**THE PROBLEM**: Your answer should be the lines from the one with "Vereniging Dansondernemers Nederland" to the end of the data below, both included, exact and free of pictures.

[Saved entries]
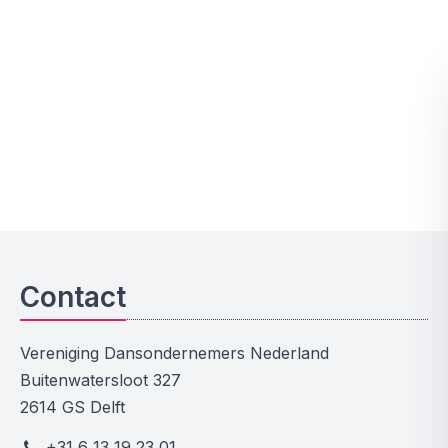
Contact
Vereniging Dansondernemers Nederland
Buitenwatersloot 327
2614 GS Delft
+31 6 13 19 23 01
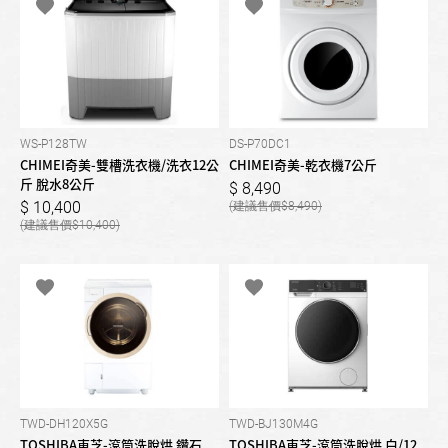
WS-P128TW
DS-P70DC1
CHIMEI奇美-雙槽洗衣機/洗衣12公
CHIMEI奇美-乾衣機7公斤
斤 脫水8公斤
8,490
10,400
8,490
10,400
TWD-DH120X5G
TWD-BJ130M4G
TOSHIBA東芝-滾筒洗脫烘 鑽石
TOSHIBA東芝-滾筒洗脫烘 白/12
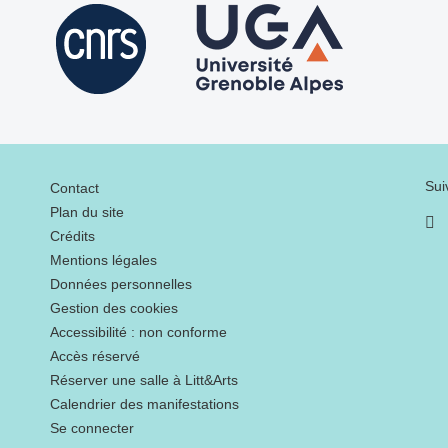
Menu footer
Sui
Contact
Plan du site
Crédits
Mentions légales
Données personnelles
Gestion des cookies
Accessibilité : non conforme
Accès réservé
Réserver une salle à Litt&Arts
Calendrier des manifestations
Se connecter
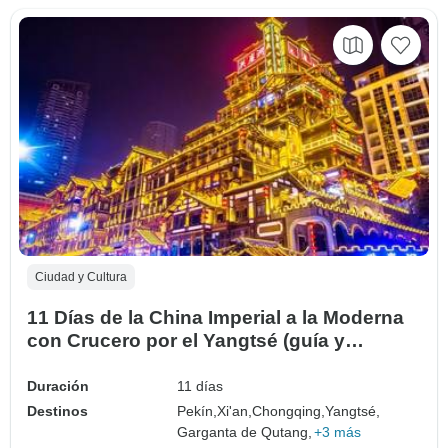
Ciudad y Cultura
11 Días de la China Imperial a la Moderna
con Crucero por el Yangtsé (guía y
conductor privados）
Duración
11 días
Destinos
Pekín,
Xi'an,
Chongqing,
Yangtsé,
Garganta de Qutang,
+3 más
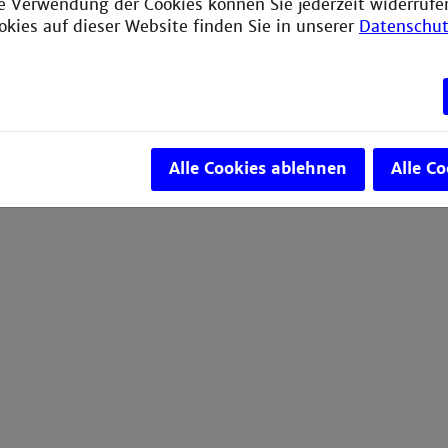
ie Verwendung der Cookies können Sie jederzeit widerrufe
okies auf dieser Website finden Sie in unserer
Datenschut
Alle Cookies ablehnen
Alle C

**RESPONSE AREA**:
Vereniging Dansondernemers Nederland
Buitenwatersloot 327
2614 GS Delft
+31 6 13 19 23 01
WS-P128TW
DS-P70DC1
CHIMEI奇美-雙槽洗衣機/洗衣12公
CHIMEI奇美-乾衣機7公斤
斤 脫水8公斤
8,490
10,400
8,490
10,400
TWD-DH120X5G
TWD-BJ130M4G
TOSHIBA東芝-滾筒洗脫烘 鑽石
TOSHIBA東芝-滾筒洗脫烘 白/12
Menu footer
Sui
Contact
Plan du site
Crédits
Mentions légales
Données personnelles
Gestion des cookies
Accessibilité : non conforme
Accès réservé
Réserver une salle à Litt&Arts
Calendrier des manifestations
Se connecter
Ciudad y Cultura
11 Días de la China Imperial a la Moderna
con Crucero por el Yangtsé (guía y
conductor privados）
Duración
11 días
Destinos
Pekín,
Xi'an,
Chongqing,
Yangtsé,
Garganta de Qutang,
+3 más
ie Verwendung der Cookies können Sie jederzeit widerrufe
okies auf dieser Website finden Sie in unserer
Datenschut
Alle Cookies ablehnen
Alle C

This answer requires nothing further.